3-month freeze on EMIs
The policymakers on Mint Street fired a “bazooka” on Friday when they slashed the policy interest rate by 75 basis points to 4.4 per cent — the lowest level in over 16 years — and granted a three-month moratorium on all corporate and retail loans to ease the pain of borrowers who have been struggling to deal with the crisis in a coronavirus-afflicted economy.
The decisions were taken at an unscheduled, three-day meeting of the monetary policy committee that had been advanced by a week and held in complete secrecy. The monetary policy was supposed to be announced on April 3.
“The RBI has pulled out its bazooka,” Prithviraj Srinivas, chief economist at Axis Capital in Mumbai, said after the surprise announcement.
Friday’s announcement contained a raft of measures that stood in sharp contrast to the Rs 1.7-lakh-crore fiscal side response by the Narendra Modi government on Thursday, which largely repackaged existing welfare measures and involved very little new spending.
The monetary policymakers, who were split four to two on the extent of the interest rate cuts, have sounded fears of a looming recession in the global economy for the first time.
The policymakers first met on March 24 — the day Prime Minister Modi announced a 21-day lockdown to combat the pandemic.
“Clearly, a war effort has to be mounted to combat the virus, involving both conventional and unconventional measures in a continuously battle-ready mode,” RBI governor Shaktikanta Das said.
State Bank of India chairman Rajnish Kumar told a television channel that the EMIs on home and personal loans would automatically be deferred by three months and customers need not make any specific application to the bank.
The RBI governor said the deferment will not affect the credit history of borrowers.
Later in the day, the SBI passed on the full rate cut to its customers.
The cash reserve ratio (CRR) was cut by one percentage point to 3 per cent which will immediately pump Rs 1.37 lakh crore into the banking system. The CRR is that portion of bank deposits that banks are required to maintain with the RBI.
There were a couple of other liquidity boosting measures.
The central bank pulled out a new tool from its monetary arsenal called the Targeted Long Term Repo Operations (TLTRO) -– a system that will allow banks to borrow money from the RBI’s repo window for up to three years at a floating rate which is linked to the policy interest rate. This will funnel Rs 1 lakh crore to banks which they can use to increase lending to the stressed sectors in the economy.
The RBI allowed banks to raise more funds under the marginal standing facility (MSF), a window from which banks can borrow funds from the RBI in emergency situations against their excess holdings of government securities.
The relaxation will enable banks to access another Rs 1.37 lakh crore.
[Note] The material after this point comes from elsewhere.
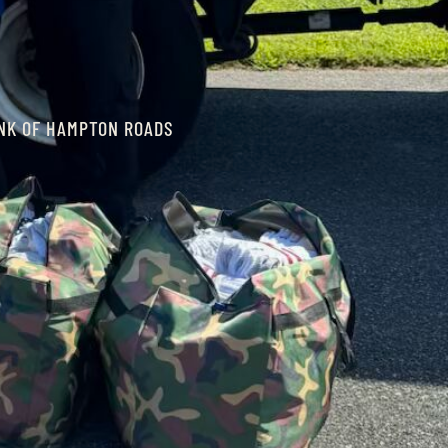
INK OF HAMPTON ROADS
This credit line will be available up to June 30.
In a rare web address, RBI governor Das said that close to Rs 3.74 lakh crore will be injected into the banking system through the three lending windows.
“There is a rising probability that large parts of the global economy will slip into recession,” said the monetary policy statement, which came a day after US Federal Reserve chief Jerome Powell said in an NBC interview that the American economy, which has been growing at a robust 2.1 per cent, may have to brace for a sharp downturn.
“We may well be in a recession,” Powell said. “But I would point to the difference between this and a normal recession. There is nothing fundamentally wrong with our economy. Quite the contrary. We are starting from a very strong position.”
Fears of a recession in large parts of the global economy have been voiced in recent days as the pandemic swept through Europe and the US.
Governor Das said the National Statistics Office’s forecast in late February that the Indian economy would grow at 4.7 per cent in the fourth quarter (January-March) was “now at risk from the pandemic’s impact on the economy”.
But he still tried to send out an upbeat message to the nation and the authorities in Delhi. “It is worthwhile to remember that tough times never last; only tough people and tough institutions do,” he said.
The monetary policy makers chose not to hazard a forecast on either growth or inflation because of the coronavirus-inspired uncertainties.
The governor tried to quell the mounting concerns about the banking system after the near-collapse of Yes Bank, which was averted after the SBI and a cabal of banks stepped in with a rescue package earlier this month.
“The Indian banking system is safe and sound…. The volatility in the stock market has impacted share prices of banks… resulting in panic withdrawal of deposits from a few private sector banks…. I would urge members of the public as well as the public authorities not to resort to any panic withdrawal of their funds,” he said.